Manufacturers may find:
- Volumes easy to measure.
- Efficient use of/elimination of the need for part vials.
- Higher chance of reuse of a product if it is cancelled leading to reduced drug wastage.
- Cost savings due to the above.
- Ready-to-use products of common doses can be kept on the shelf creating fast processing times.
- Products may be batch produced thus reducing manufacturing time per product and inventory.
- Products can be made in licensed units with the potential to extend expiry dates.
- Reduced occupational risk or exposure to staff.
Nurses and patients may find:
- Reduced waiting times if pre-made products can be kept in stock.
- Increased capacity within clinics due to reduced waiting times.
- Potential to roll out to satellite cancer units for the provision of near-patient care.
- There may be issues with regards to dose reductions as it is impossible to build a system which accommodates all dose reductions, that is, 20% and 25%.
- Many clinical trials do not allow dose banding (especially Phase I or dose finding studies and those involved in pharmacokinetic studies).
- There are several types of dose banding and each has its advantages, disadvantages and ideal uses, along with a number of different names.

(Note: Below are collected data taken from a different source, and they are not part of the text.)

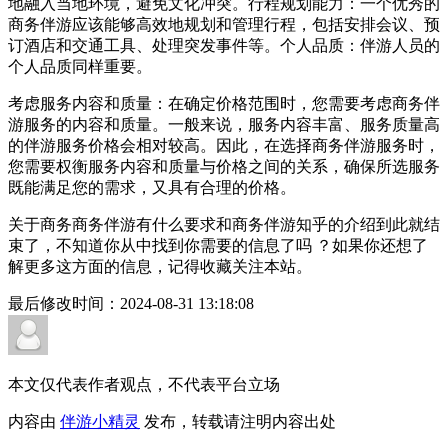
地融入当地环境，避免文化冲突。行程规划能力：一个优秀的
商务伴游应该能够高效地规划和管理行程，包括安排会议、预
订酒店和交通工具、处理突发事件等。个人品质：伴游人员的
个人品质同样重要。
考虑服务内容和质量：在确定价格范围时，您需要考虑商务伴
游服务的内容和质量。一般来说，服务内容丰富、服务质量高
的伴游服务价格会相对较高。因此，在选择商务伴游服务时，
您需要权衡服务内容和质量与价格之间的关系，确保所选服务
既能满足您的需求，又具有合理的价格。
关于商务商务伴游有什么要求和商务伴游知乎的介绍到此就结
束了，不知道你从中找到你需要的信息了吗 ？如果你还想了
解更多这方面的信息，记得收藏关注本站。
最后修改时间：
2024-08-31 13:18:08
本文仅代表作者观点，不代表平台立场
内容由
伴游小精灵
发布，转载请注明内容出处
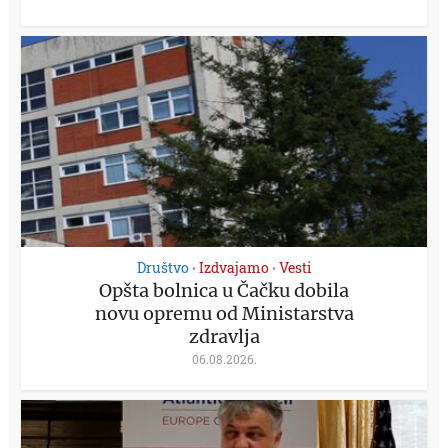
Društvo
Izdvajamo
Vesti
•
•
Opšta bolnica u Čačku dobila
novu opremu od Ministarstva
zdravlja
06.08.2026.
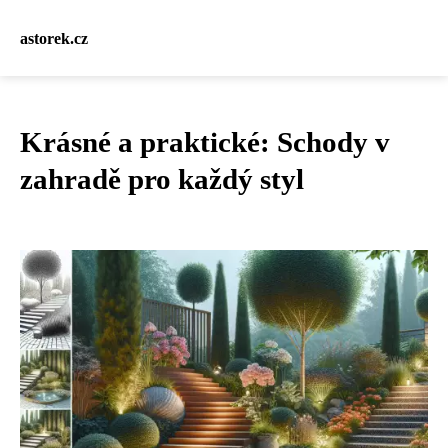
astorek.cz
Krásné a praktické: Schody v
zahradě pro každý styl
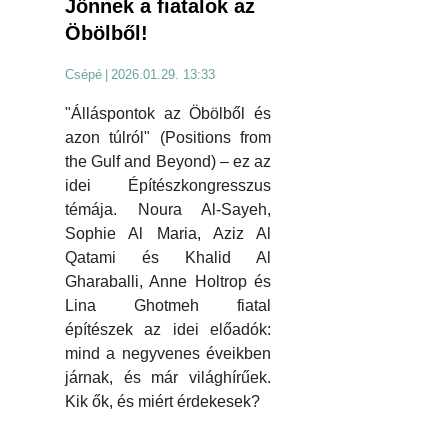
Jönnek a fiatalok az
Öbölből!
Csépé
|
2026.01.29. 13:33
"Álláspontok az Öbölből és
azon túlról" (Positions from
the Gulf and Beyond) – ez az
idei Építészkongresszus
témája. Noura Al-Sayeh,
Sophie Al Maria, Aziz Al
Qatami és Khalid Al
Gharaballi, Anne Holtrop és
Lina Ghotmeh fiatal
építészek az idei előadók:
mind a negyvenes éveikben
járnak, és már világhírűek.
Kik ők, és miért érdekesek?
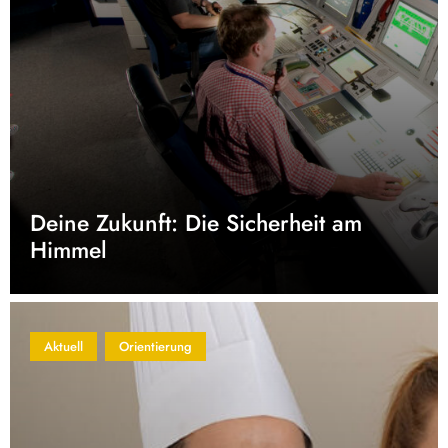
Deine Zukunft: Die Sicherheit am
Himmel
Aktuell
Orientierung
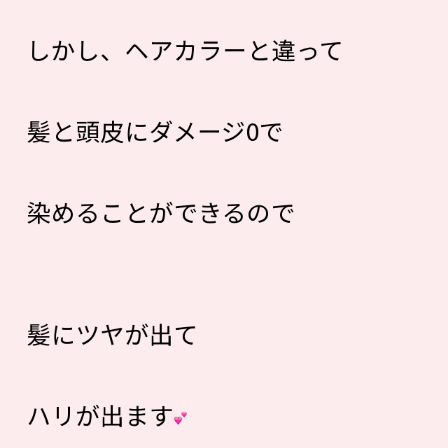
しかし、ヘアカラーと違って
髪と頭皮にダメージ0で
染めることができるので
髪にツヤが出て
ハリが出ます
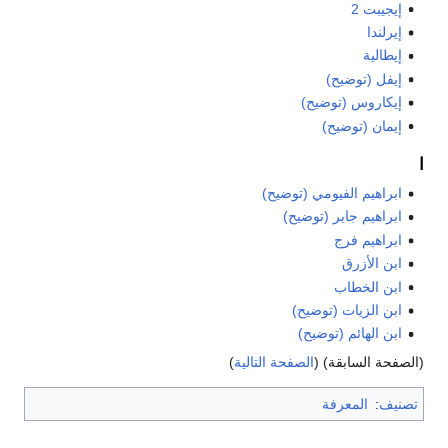
إيجيبت 2
إيرلندا
إيطالية
إيفل (توضيح)
إيكاروس (توضيح)
إيمان (توضيح)
ا
ابراهيم الفيومي (توضيح)
ابراهيم جابر (توضيح)
ابراهيم فرج
ابن الأزرق
ابن الخطاب
ابن الزيات (توضيح)
ابن الهائم (توضيح)
(الصفحة السابقة) (
الصفحة التالية
)
تصنيف
:
المعرفة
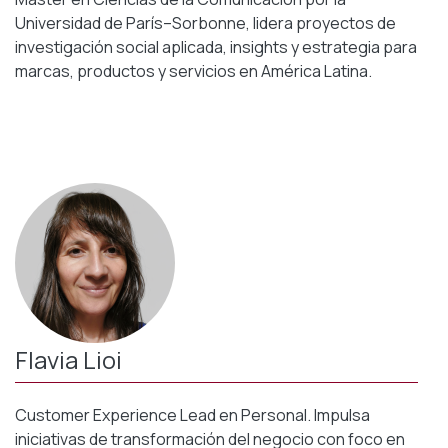
Universidad de París–Sorbonne, lidera proyectos de
investigación social aplicada, insights y estrategia para
marcas, productos y servicios en América Latina.
Flavia Lioi
Customer Experience Lead en Personal. Impulsa
iniciativas de transformación del negocio con foco en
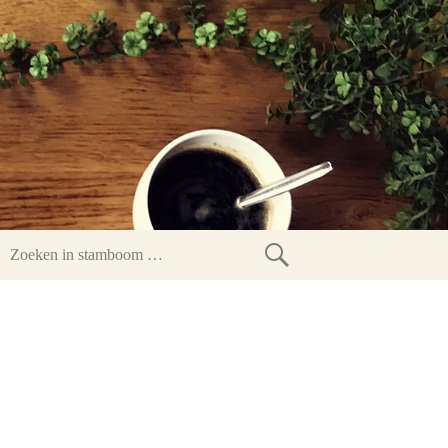
Zoeken
in
stamboom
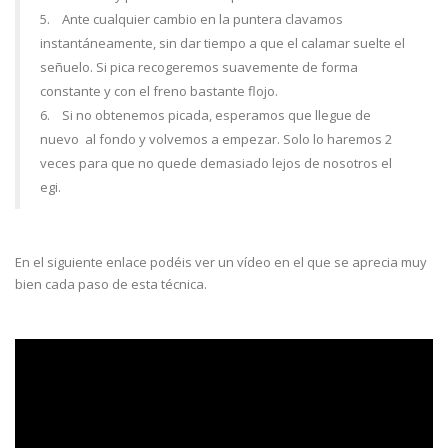
5. Ante cualquier cambio en la puntera clavamos
instantáneamente, sin dar tiempo a que el calamar suelte el
señuelo. Si pica recogeremos suavemente de forma
constante y con el freno bastante flojo.
6. Si no obtenemos picada, esperamos que llegue de
nuevo al fondo y volvemos a empezar. Solo lo haremos 2
veces para que no quede demasiado lejos de nosotros el
egi.
En el siguiente enlace podéis ver un vídeo en el que se aprecia muy
bien cada paso de esta técnica.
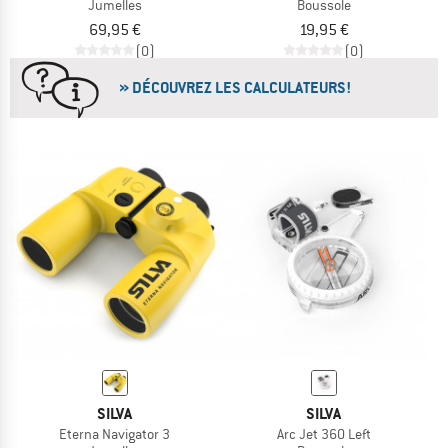
Jumelles
Boussole
69,95 €
19,95 €
(0)
(0)
» DÉCOUVREZ LES CALCULATEURS!
SILVA
SILVA
Eterna Navigator 3
Arc Jet 360 Left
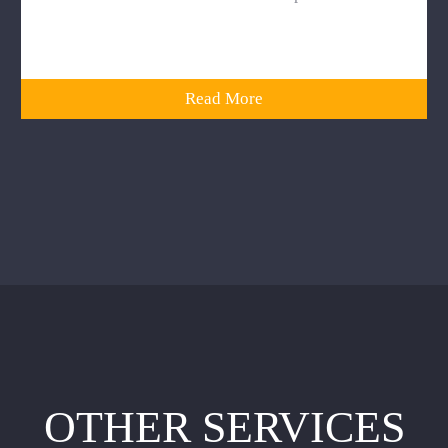
Read More
OTHER SERVICES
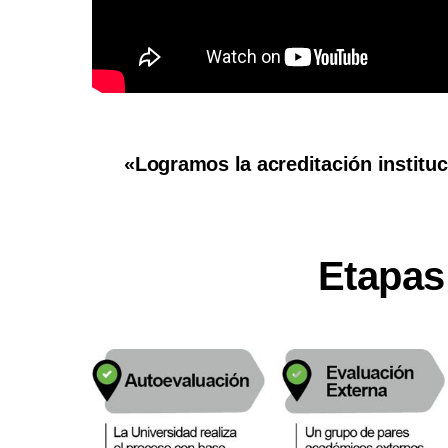
«Logramos la acreditación instituc
Etapas 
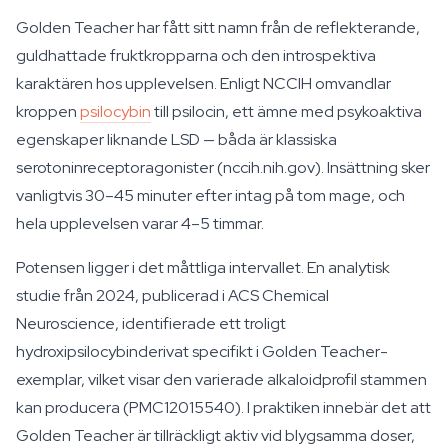
Golden Teacher har fått sitt namn från de reflekterande,
guldhattade fruktkropparna och den introspektiva
karaktären hos upplevelsen. Enligt NCCIH omvandlar
kroppen
psilocybin
till psilocin, ett ämne med psykoaktiva
egenskaper liknande LSD — båda är klassiska
serotoninreceptoragonister (nccih.nih.gov). Insättning sker
vanligtvis 30–45 minuter efter intag på tom mage, och
hela upplevelsen varar 4–5 timmar.
Potensen ligger i det måttliga intervallet. En analytisk
studie från 2024, publicerad i ACS Chemical
Neuroscience, identifierade ett troligt
hydroxipsilocybinderivat specifikt i Golden Teacher-
exemplar, vilket visar den varierade alkaloidprofil stammen
kan producera (PMC12015540). I praktiken innebär det att
Golden Teacher är tillräckligt aktiv vid blygsamma doser,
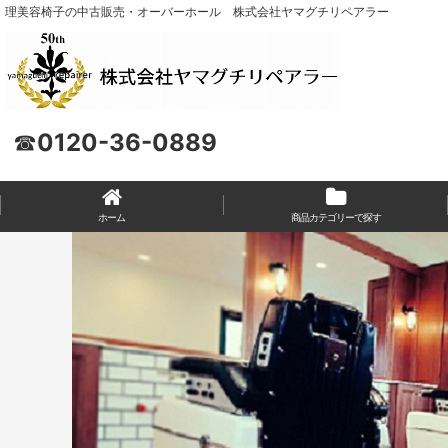
理美容椅子の中古販売・オーバーホール 株式会社ヤマグチリペアラー
☎
0120-36-0889
ホーム
商品カテゴリーで探す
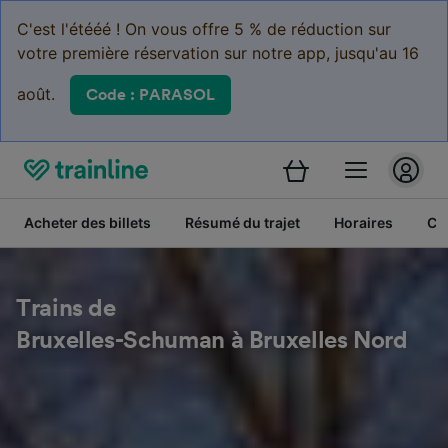
C'est l'étééé ! On vous offre 5 % de réduction sur
votre première réservation sur notre app, jusqu'au 16
août.
Code : PARASOL
Acheter des billets
Résumé du trajet
Horaires
Cl
Trains de
Bruxelles-Schuman à Bruxelles Nord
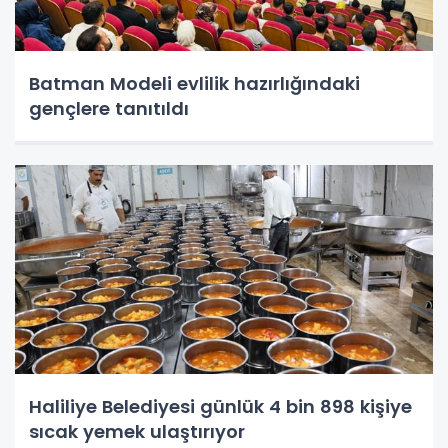
Batman Modeli evlilik hazırlığındaki
gençlere tanıtıldı
Haliliye Belediyesi günlük 4 bin 898 kişiye
sıcak yemek ulaştırıyor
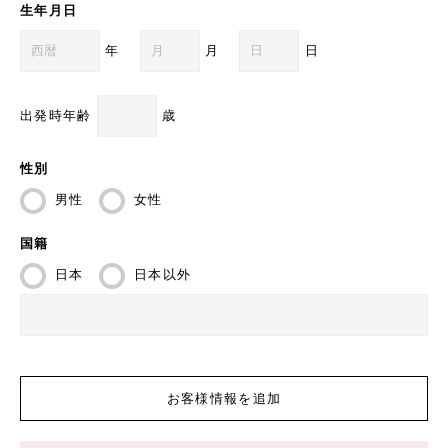
生年月日
年
月
日
出発時年齢
歳
性別
男性
女性
国籍
日本
日本以外
お客様情報を追加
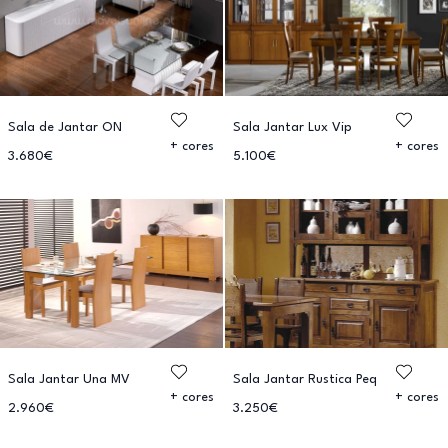
Sala de Jantar ON
Sala Jantar Lux Vip
+ cores
+ cores
3.680€
5.100€
Sala Jantar Una MV
Sala Jantar Rustica Peq
+ cores
+ cores
2.960€
3.250€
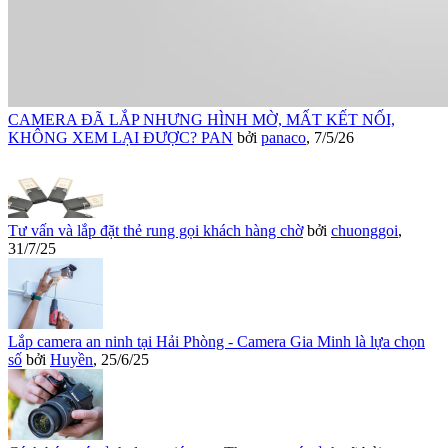
CAMERA ĐÃ LẮP NHƯNG HÌNH MỜ, MẤT KẾT NỐI,
KHÔNG XEM LẠI ĐƯỢC? PAN
bởi
panaco
,
7/5/26
Tư vấn và lắp đặt thẻ rung gọi khách hàng chờ
bởi
chuonggoi
,
31/7/25
Lắp camera an ninh tại Hải Phòng - Camera Gia Minh là lựa chọn
số
bởi
Huyền
,
25/6/25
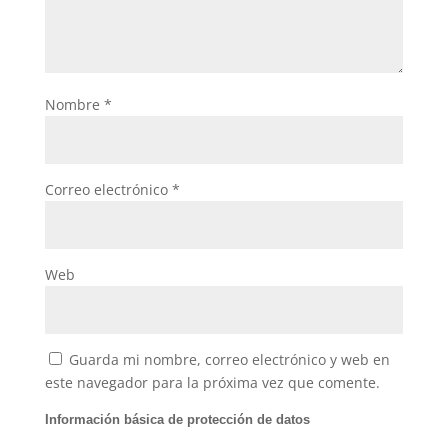
Nombre
*
Correo electrónico
*
Web
Guarda mi nombre, correo electrónico y web en
este navegador para la próxima vez que comente.
Información básica de protección de datos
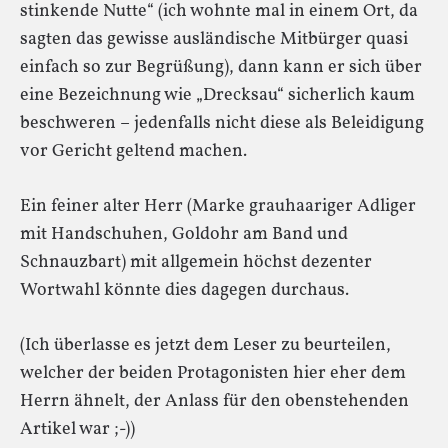
stinkende Nutte“ (ich wohnte mal in einem Ort, da
sagten das gewisse ausländische Mitbürger quasi
einfach so zur Begrüßung), dann kann er sich über
eine Bezeichnung wie „Drecksau“ sicherlich kaum
beschweren – jedenfalls nicht diese als Beleidigung
vor Gericht geltend machen.
Ein feiner alter Herr (Marke grauhaariger Adliger
mit Handschuhen, Goldohr am Band und
Schnauzbart) mit allgemein höchst dezenter
Wortwahl könnte dies dagegen durchaus.
(Ich überlasse es jetzt dem Leser zu beurteilen,
welcher der beiden Protagonisten hier eher dem
Herrn ähnelt, der Anlass für den obenstehenden
Artikel war ;-))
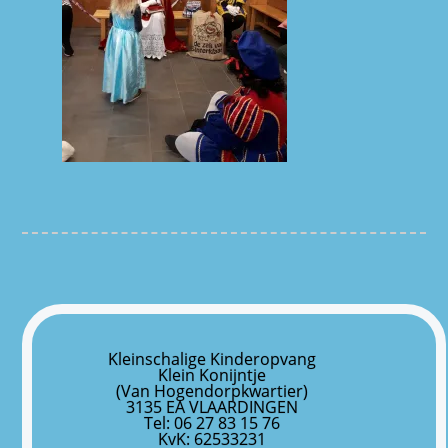
Kleinschalige Kinderopvang
Klein Konijntje
(Van Hogendorpkwartier)
3135 EA VLAARDINGEN
Tel: 06 27 83 15 76
KvK: 62533231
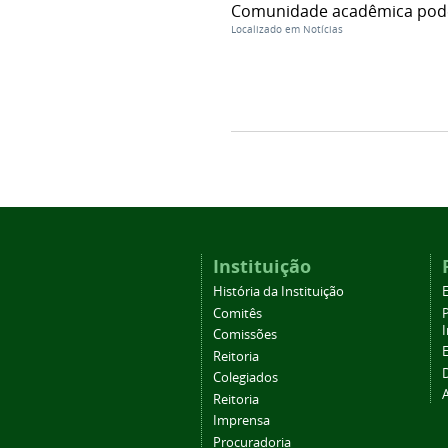
Comunidade acadêmica poderá
Localizado em
Notícias
Instituição
História da Instituição
Comitês
Comissões
Reitoria
Colegiados
Reitoria
Imprensa
Procuradoria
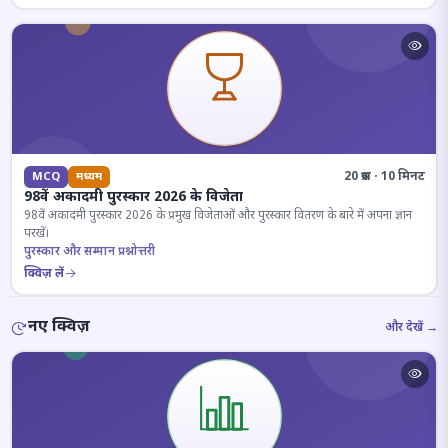
20 प्रश्न · 10 मिनट
MCQ
मध्यम
98वें अकादमी पुरस्कार 2026 के विजेता
98वें अकादमी पुरस्कार 2026 के प्रमुख विजेताओं और पुरस्कार वितरण के बारे में अपना ज्ञान
परखें।
पुरस्कार और सम्मान प्रश्नोत्तरी
क्विज़ लें
नए क्विज़
और देखें →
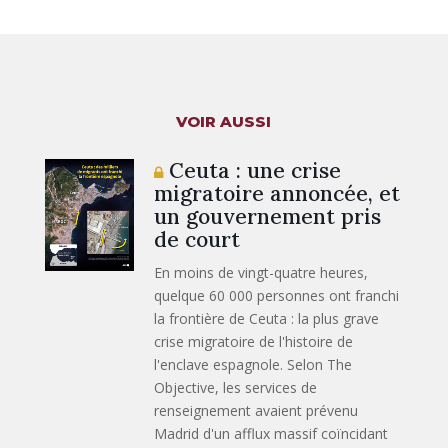
VOIR AUSSI
Ceuta : une crise
migratoire annoncée, et
un gouvernement pris
de court
En moins de vingt-quatre heures,
quelque 60 000 personnes ont franchi
la frontière de Ceuta : la plus grave
crise migratoire de l'histoire de
l'enclave espagnole. Selon The
Objective, les services de
renseignement avaient prévenu
Madrid d'un afflux massif coïncidant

Marsh et al. described a number of significant advantages of logarithmic banding,2 including the ease of dose modification. Coincidentally, the increase from the ‘traditional’ 5% bands to 6% resulted in a reduction in product inventory. However, logarithmic banding is not without its disadvantages; ‘unmeasurable’ doses often being cited as the most problematic, closely followed by the concern that doses that unnecessarily include decimal places might introduce additional risk of error.
Rounding the doses to measurable values, for most drugs will reduce the appearance of decimal places and allow manufacturers and pharmacies to confidently produce and label a product with a dose that corresponds to the volume of drug measured.
However, the choice of actual doses to band in the Marsh et al. paper was based on an initial starting dose of 100mg, and for individual drugs, a different starting point may be more appropriate. If a single dose banding scheme (applicable to any drug) is desired, then the selection of starting dose for the bands to be formed from may be arbitrary and could result in a suboptimal scheme for a specific drug.3
In addition, and possibly of greater importance, while the standard logarithmic bands work well for 20% dose reductions, 25% reductions are also commonly mandated in chemotherapy protocols and are not so well served by the logarithmic system previously published.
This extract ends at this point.